Bastano due settimane scarse, il tempo di un’influenza, di una bolletta dimenticata, di una visita oncologica rinviata. Poi la porta si spalanca e la Repubblica del presepe vivente deposita sul marciapiede materassi, pentole, fotografie di battesimi e scarpe da ginnastica numero trentadue. La destra che ama la famiglia, purché pieghevole e invisibile, ha trovato il modo di trasformare la povertà in procedura accelerata.

Oltre l’80% degli sfratti nasce dalla morosità. E i mancati pagamenti si concentrano soprattutto nei canoni sotto i 500 euro. Dunque il bersaglio possiede già poco. Nessun esercito di furbi barricato negli attici con jacuzzi e parquet in mogano. Parliamo di cassiere, pensionati, magazzinieri, madri sole, lavoratori inghiottiti dentro la nebbia dei contratti a ore.

Ma chissenefrega, il governo ha tagliato il fondo per gli affitti e quello per la morosità incolpevole. Prima si svuota il salvagente, poi si impartisce una lezione di nuoto agli annegati. Chi perde il lavoro trattato come un sabotatore della patria immobiliare. Chi si ammala acquisisce il profilo del debitore sospetto.

Ogni anno circa 40 mila sfratti per insolvenza attraversano il Paese.

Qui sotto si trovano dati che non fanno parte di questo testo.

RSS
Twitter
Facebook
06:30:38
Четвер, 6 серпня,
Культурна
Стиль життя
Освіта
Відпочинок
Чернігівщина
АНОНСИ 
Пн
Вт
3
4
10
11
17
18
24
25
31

Dentro quei numeri respirano bambini che cambiano scuola tre volte, anziani scaraventati fuori dal quartiere dove hanno consumato l’intera vita, famiglie triturate dal mercato immobiliare e da salari infami. Però il dibattito pubblico preferisce la criminalità dei poveri a quella degli affitti impossibili.

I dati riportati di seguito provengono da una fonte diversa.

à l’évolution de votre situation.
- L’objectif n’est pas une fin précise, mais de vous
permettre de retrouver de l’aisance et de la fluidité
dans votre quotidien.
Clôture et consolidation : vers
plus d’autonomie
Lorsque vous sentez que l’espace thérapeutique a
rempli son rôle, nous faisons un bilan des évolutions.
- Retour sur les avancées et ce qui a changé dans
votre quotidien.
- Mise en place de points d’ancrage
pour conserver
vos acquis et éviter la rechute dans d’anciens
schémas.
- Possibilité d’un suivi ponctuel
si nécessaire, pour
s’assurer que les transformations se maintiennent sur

Eccola, la nuova idea di ordine sociale. Una nazione dove la casa smette di essere diritto e diventa una lotteria morale gestita da chi scambia la sofferenza per colpa. La ferocia arriva sempre vestita bene. Usa decreti, sorrisi televisivi, parole come “rapidità” e “certezza”. Poi lascia una famiglia sul pianerottolo e chiama tutto questo civiltà.